Толя спросил:

— А почему это говорят, что корабль идет со скоростью стольких-то узлов в час?

— Неправильно говорят. «В час» не надо говорить. Просто: корабль идет со скоростью, например, тридцати узлов. Если корабль проходит один узел, то значит, что проходит он одну милю в час. Миля и есть узел. А чему равняется одна морская миля? Одной тысяче восьмистам пятидесяти двум метрам. Есть еще кабельтов. Это десятая часть мили.

Потом Николай рассказал о Соловках, о множестве рыбы в озерах, о древнем кремле.

Юнги (илл.
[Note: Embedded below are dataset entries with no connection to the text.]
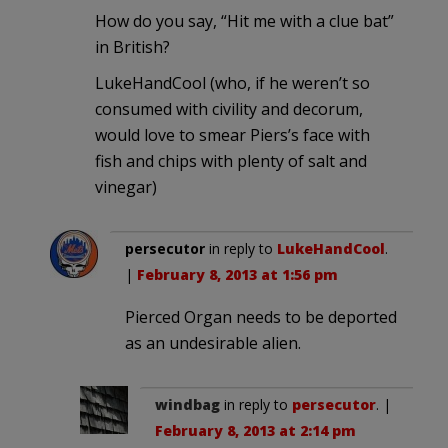
How do you say, “Hit me with a clue bat”
in British?
LukeHandCool (who, if he weren’t so
consumed with civility and decorum,
would love to smear Piers’s face with
fish and chips with plenty of salt and
vinegar)
persecutor
in reply to
LukeHandCool
.
|
February 8, 2013 at 1:56 pm
Pierced Organ needs to be deported
as an undesirable alien.
windbag
in reply to
persecutor
. |
February 8, 2013 at 2:14 pm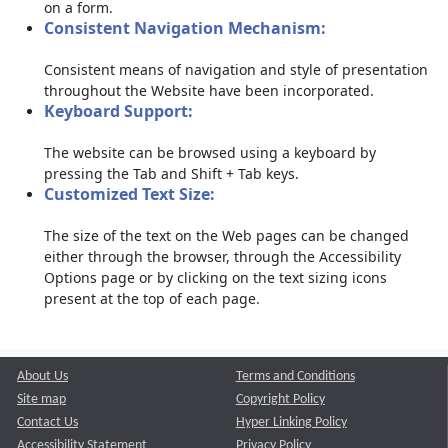
on a form.
Consistent Navigation Mechanism:
Consistent means of navigation and style of presentation
throughout the Website have been incorporated.
Keyboard Support:
The website can be browsed using a keyboard by
pressing the Tab and Shift + Tab keys.
Customized Text Size:
The size of the text on the Web pages can be changed
either through the browser, through the Accessibility
Options page or by clicking on the text sizing icons
present at the top of each page.
About Us
Terms and Conditions
Site map
Copyright Policy
Contact Us
Hyper Linking Policy
Accessibility Statement
Privacy Policy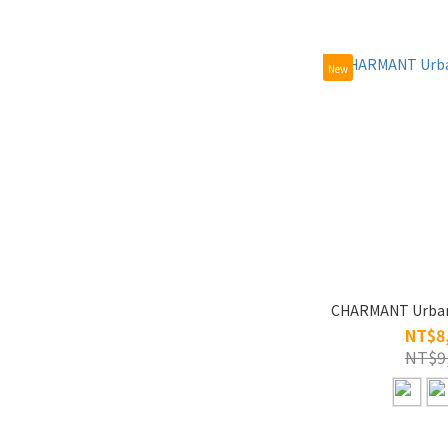
New
CHARMANT Urban
NT$8
NT$9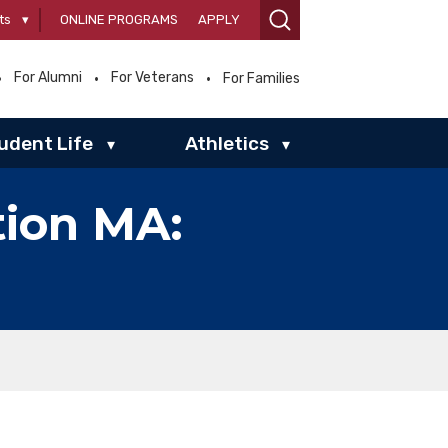
ts
▾
ONLINE PROGRAMS
APPLY
For Alumni
For Veterans
For Families
udent Life
Athletics
▾
▾
tion MA: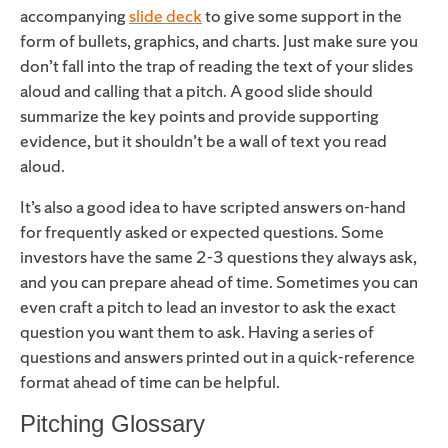
accompanying
slide deck
to give some support in the
form of bullets, graphics, and charts. Just make sure you
don’t fall into the trap of reading the text of your slides
aloud and calling that a pitch. A good slide should
summarize the key points and provide supporting
evidence, but it shouldn’t be a wall of text you read
aloud.
It’s also a good idea to have scripted answers on-hand
for frequently asked or expected questions. Some
investors have the same 2-3 questions they always ask,
and you can prepare ahead of time. Sometimes you can
even craft a pitch to lead an investor to ask the exact
question you want them to ask. Having a series of
questions and answers printed out in a quick-reference
format ahead of time can be helpful.
Pitching Glossary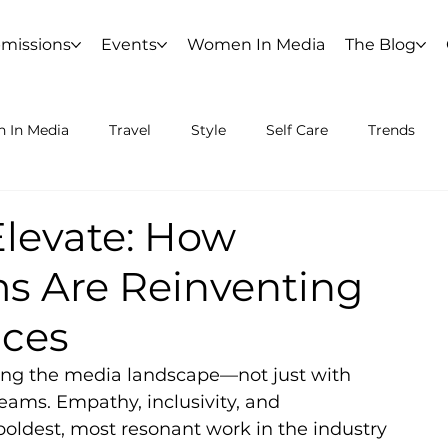
missions
Events
Women In Media
The Blog
 In Media
Travel
Style
Self Care
Trends
Elevate: How
s Are Reinventing
aces
ing the media landscape—not just with 
eams. Empathy, inclusivity, and 
boldest, most resonant work in the industry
И. Дубровин) pic_19.png

Аркаша слушал внимательно, а потом сам рассказал другу, как они, ученики седьмого класса, собирали металлический лом, готовили подарки для бойцов фронта, организовали тимуровскую команду и помогали семьям тех, кто воевал.

— Толина фюзеляжная модель, — сказал Аркаша, — установила новый городской рекорд.

— Правда, Толик?

— Правда.

— Трави баланду! — усомнился Николай скорее для того, чтобы щегольнуть морским словечком.

— Нет, правда, правда.

— Трави до жвака-галса!

— А что такое жвака-галс[11]?

Николай снова овладел вниманием товарищей. Он рассказывал, а его слушали. Теперь он чаще вставлял «полундру», «амбу», «курс», «дрейф», «пеленг» и другие мудреные морские слова.

Аркаша все-таки выбрал момент в Николаевой трескотне, спросил:

— Захаров как там?

— Ничего, вкалывает.

Толя сказал:

— А отец его здесь, в городе.

— Ну?!

— Правда, правда. По ранению приехал.

С костылями ходит. В ногу ранили его. Мы ему сказали про тебя. Обещал зайти к вам.

— Вот здорово! Гурьку бы сюда. Нельзя. Не отпустят.

— А тебя отпустили?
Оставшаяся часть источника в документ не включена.